Прошло уже три четверти ночи, когда, сидя у руля, я заметил, что Педро все похаживает около меня, будто хочет затеять разговор. До этого времени мы ограничивались лишь самыми необходимыми словами, так что меня удивило его намерение, но вместе и обрадовало. Я чувствовал, что настало время сбросить наконец с себя этот невыносимый, гнетущий кошмар и выяснить наши взаимоотношения. Я спросил его с наибольшей вежливостью, на какую был способен:
— Тебе что-нибудь угодно от меня?
— Да, да, — торопливо подхватил он, присаживаясь рядом, — я хотел с тобой поговорить…
Я заметил, что он заставляет себя улыбаться, но лицо его судорожно подергивается. Невольно я взглянул на его руки. Он словно бы понял смысл моего мимолетного взгляда, покраснел и, вынув руки из карманов, праздно положил их на колени. Помолчав, он заговорил, чуть запинаясь:
— Да, да, видишь ли, я хотел… Мне кажется, что этой ночью нам не следует останавливаться, потому что сильных холодов нет, а дорога ровная, и довольно светло, хотя Земля и низко стоит над горизонтом; впрочем, ты ведь не будешь отрицать, что нужно торопиться и, стало быть…

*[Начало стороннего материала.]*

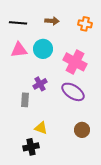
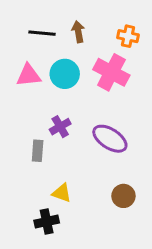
brown arrow: (52, 21) -> (78, 32), turned -104
black line: (18, 23) -> (42, 33), moved
pink cross: (75, 62) -> (111, 72), moved

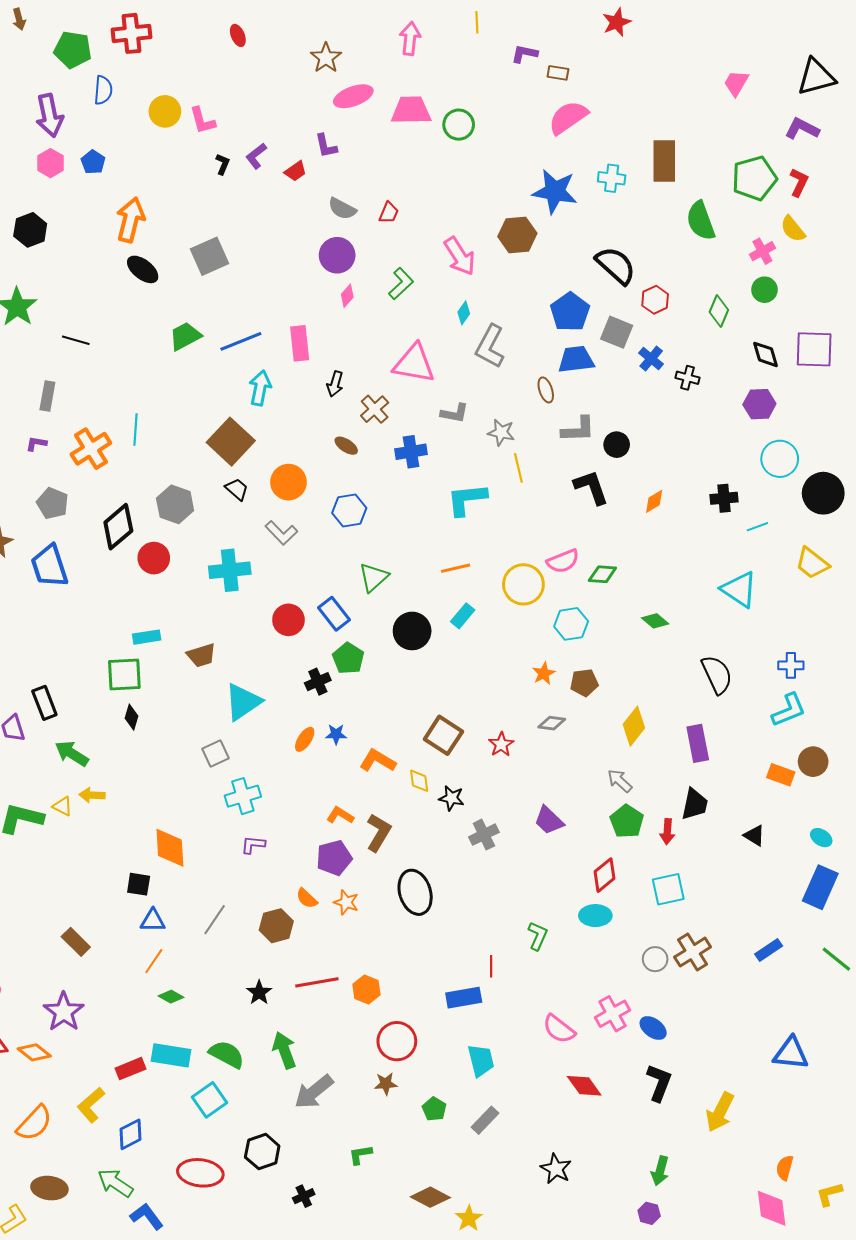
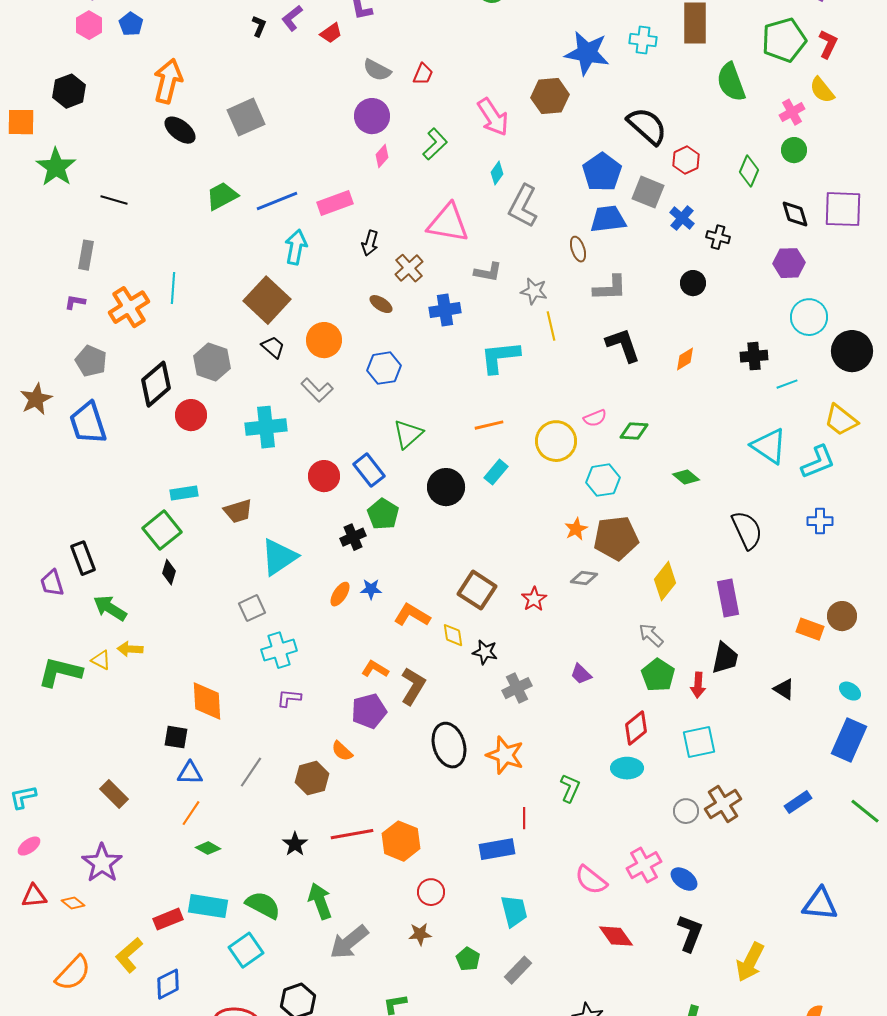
pink rectangle: (300, 343) -> (335, 203), turned 76
black circle: (617, 445) -> (693, 283), moved
pink semicircle: (563, 561) -> (595, 418), size x0.7
green square: (124, 675) -> (162, 530), turned -36
brown pentagon: (584, 683) -> (616, 538), size x1.6
cyan L-shape: (789, 710) -> (818, 462), moved
purple trapezoid: (549, 820) -> (581, 674), size x0.7
orange star: (346, 902) -> (505, 755), moved, size x1.5
orange hexagon: (366, 990) -> (401, 841), size x1.4
red circle: (397, 1041) -> (431, 892), size x0.7
orange diamond: (34, 1052) -> (73, 903), size x0.7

Я не сводил с него глаз, а он запутывался все более.
Внезапно изменившимся голосом он порывисто воскликнул:
— К черту! Мы идем на север без остановки, верно?

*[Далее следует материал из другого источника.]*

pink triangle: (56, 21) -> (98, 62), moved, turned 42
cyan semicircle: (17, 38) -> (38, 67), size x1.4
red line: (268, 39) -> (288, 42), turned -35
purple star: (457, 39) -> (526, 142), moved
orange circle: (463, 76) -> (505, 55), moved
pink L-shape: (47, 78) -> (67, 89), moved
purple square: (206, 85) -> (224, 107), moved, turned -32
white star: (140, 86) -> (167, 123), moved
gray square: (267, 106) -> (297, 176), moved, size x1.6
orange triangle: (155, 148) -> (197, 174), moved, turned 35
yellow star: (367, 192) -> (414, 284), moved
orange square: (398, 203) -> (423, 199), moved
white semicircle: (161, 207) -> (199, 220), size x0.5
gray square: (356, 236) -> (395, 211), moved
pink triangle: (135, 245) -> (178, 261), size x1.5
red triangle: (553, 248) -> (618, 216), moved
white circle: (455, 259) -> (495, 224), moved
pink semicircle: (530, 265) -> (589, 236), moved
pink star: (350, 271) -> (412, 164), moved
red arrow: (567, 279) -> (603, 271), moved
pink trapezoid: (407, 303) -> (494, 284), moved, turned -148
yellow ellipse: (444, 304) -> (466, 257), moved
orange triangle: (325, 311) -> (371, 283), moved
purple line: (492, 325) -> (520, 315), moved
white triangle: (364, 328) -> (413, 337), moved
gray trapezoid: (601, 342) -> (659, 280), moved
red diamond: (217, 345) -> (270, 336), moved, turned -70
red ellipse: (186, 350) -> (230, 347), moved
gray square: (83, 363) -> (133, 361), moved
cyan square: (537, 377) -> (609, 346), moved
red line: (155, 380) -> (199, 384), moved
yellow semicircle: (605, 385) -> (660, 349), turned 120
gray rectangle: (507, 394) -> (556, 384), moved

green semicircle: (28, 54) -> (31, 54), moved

— Да, — согласился я, силясь быть спокойным.
Снова наступило напряженное молчание. Фарадоль вскочил и принялся нервно расхаживать. Я вполне отдавал себе отчет, что с ним происходит, знал, о чем он хочет со мной говорить, и понимал — он потому лишь бормотал ничего не значащие фразы, что не мог выдавить из себя вопроса, который рано или поздно надлежало наконец решить. На миг я ощутил злорадное удовольствие от того, что он так мучается, но тут мне, и притом совершенно внезапно, сделалось его жаль. Было такое мгновение, когда я готов был броситься ему на шею и — почем знать! — заклиная давней нашей дружбой, уступить ему эту женщину или просить, чтобы он дал согласие на ее смерть. Но я тотчас опомнился — ведь это вообще ни к чему бы не привело. Напротив, я понял, что нельзя оттягивать решительный разговор.

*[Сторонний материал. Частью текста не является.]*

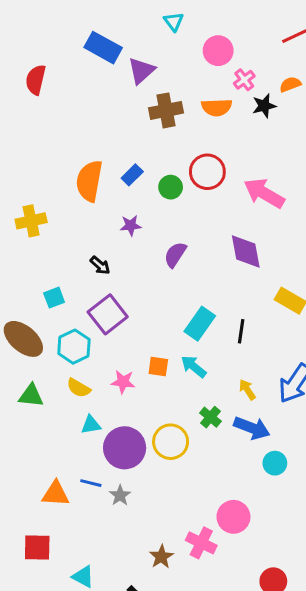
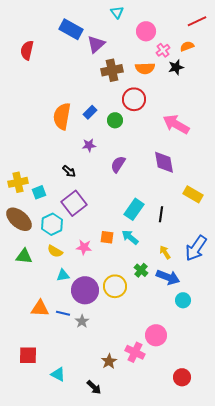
orange semicircle: (290, 84) -> (187, 46), moved
red circle: (207, 172) -> (134, 99), moved
yellow cross: (31, 221) -> (18, 182), moved
orange triangle: (56, 494) -> (40, 308), moved

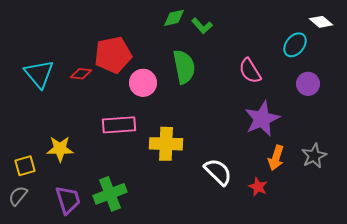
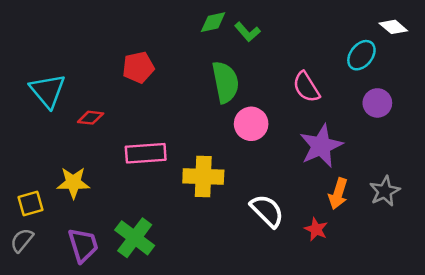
red pentagon: (113, 55) -> (138, 67), size x0.7
red diamond: (81, 74) -> (91, 118), moved
pink circle: (143, 83) -> (251, 124), moved
green cross: (110, 194) -> (135, 238), turned -32

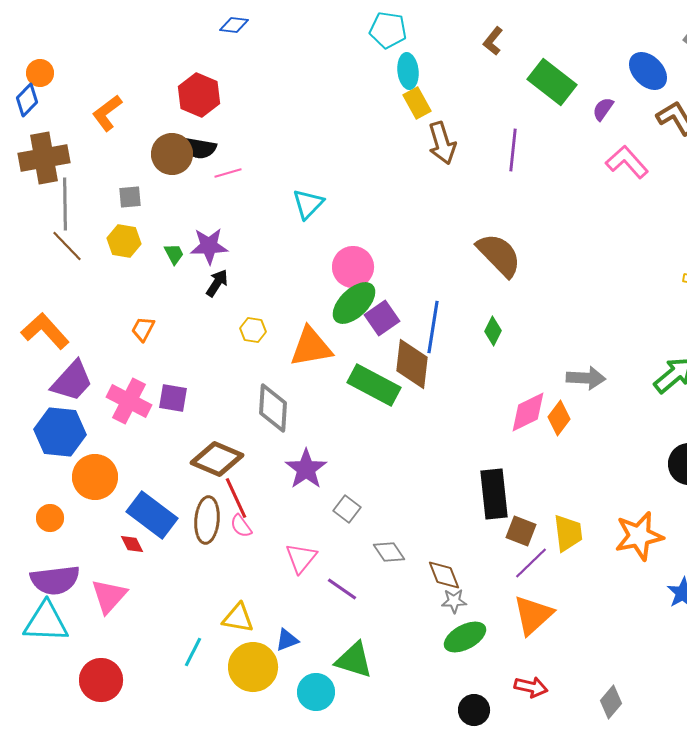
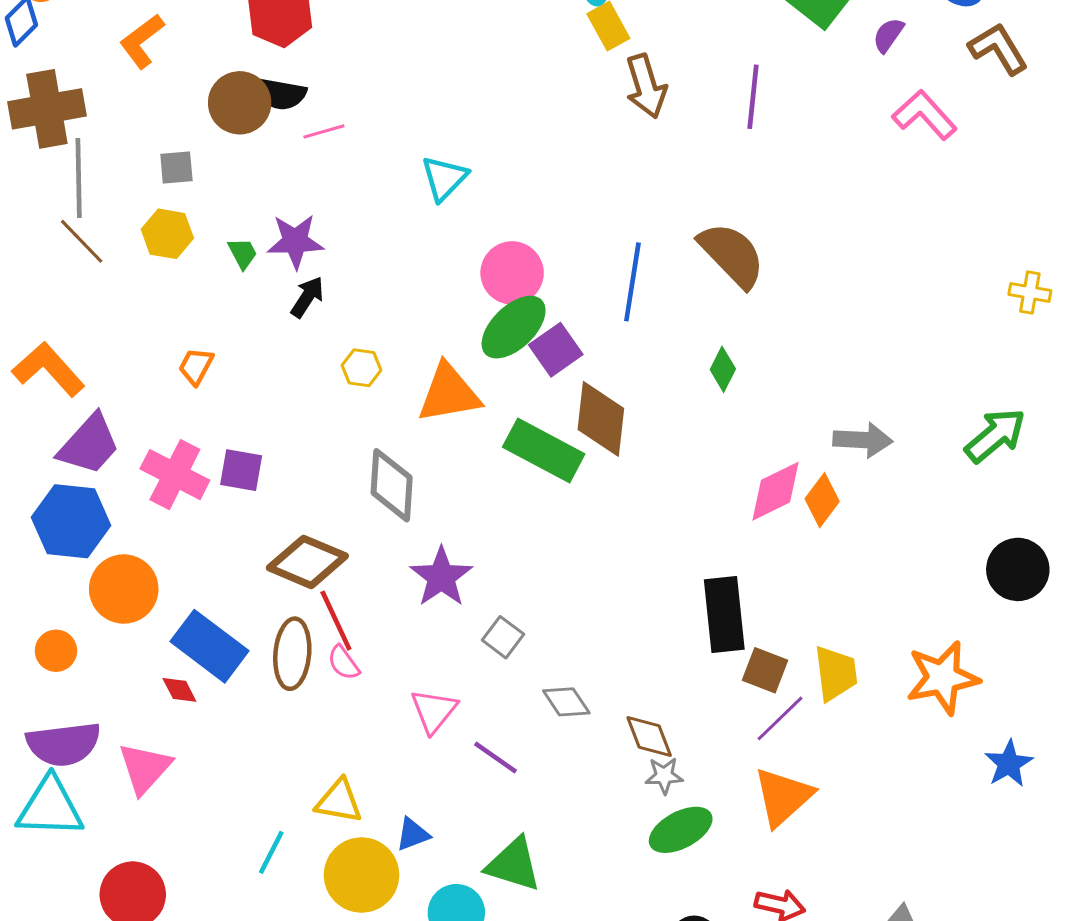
blue line: (433, 327) -> (632, 282), moved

— Ты только это и хотел мне сказать? — внезапно спросил я его.
Он остановился, видимо пораженный доброжелательностью моего тона, и испытующе взглянул на меня. Потом усмехнулся со странной печалью и провел ладонью по лбу. Я видел, что рука его дрожит, как в лихорадке.
— Да, правда, я еще хотел…
Он вдруг замолчал и посмотрел на Марту. Поколебался еще мгновение, но наконец сдвинул брови и сухо, отрывисто спросил по-немецки, чтобы Марта не могла его понять:
— Что мы сделаем с этой женщиной?
Я ждал этих слов, и все равно они хватили меня, словно обухом по голове. Я стремительно затормозил машину — кровь ударила мне в голову и темной волной застлала глаза. Сердце отчаянно колотилось в груди, во рту я ощущал неприятную сухость. Решительный миг настал.
Я взглянул на Фарадоля. Он стоял передо мной, бледный, как мертвец, и пристально смотрел мне в глаза. Этого взгляда я не забуду до самой смерти! Было в нем смятение, и подлая, почти собачья мольба, и в то же время какая-то страшная угроза.
Не отвечая ни слова, я порывисто отстранил его и, сам не понимая еще, что делаю, подошел к Марте, сидевшей за каким-то шитьем. Он последовал за мной.
— Почему ты живешь, женщина? — неожиданно произнес я с немыслимо смешным, как мне кажется сейчас, трагизмом, хотя в ту минуту, бог свидетель, мне было вовсе не до смеха!
Марта удивленно посмотрела на нас, а потом, заливаясь багровым румянцем, проговорила медленно, слегка дрожащим голосом, словно оправдываясь:
— Я жду возвращения Томаса…
Меня охватила яростная злоба.
— Хватит этих дурацких басен! — крикнул я, вырывая у нее из рук шитье, над которым она склонилась.
Не знаю, что было бы дальше, но тут я кинул взгляд на этот кусок полотна: то была детская распашонка.
Я вдруг все понял. Не в силах выговорить ни слова, я только протянул руку, показывая распашонку стоявшему сзади Педро. Он слегка вскрикнул и поспешно отошел к рулю.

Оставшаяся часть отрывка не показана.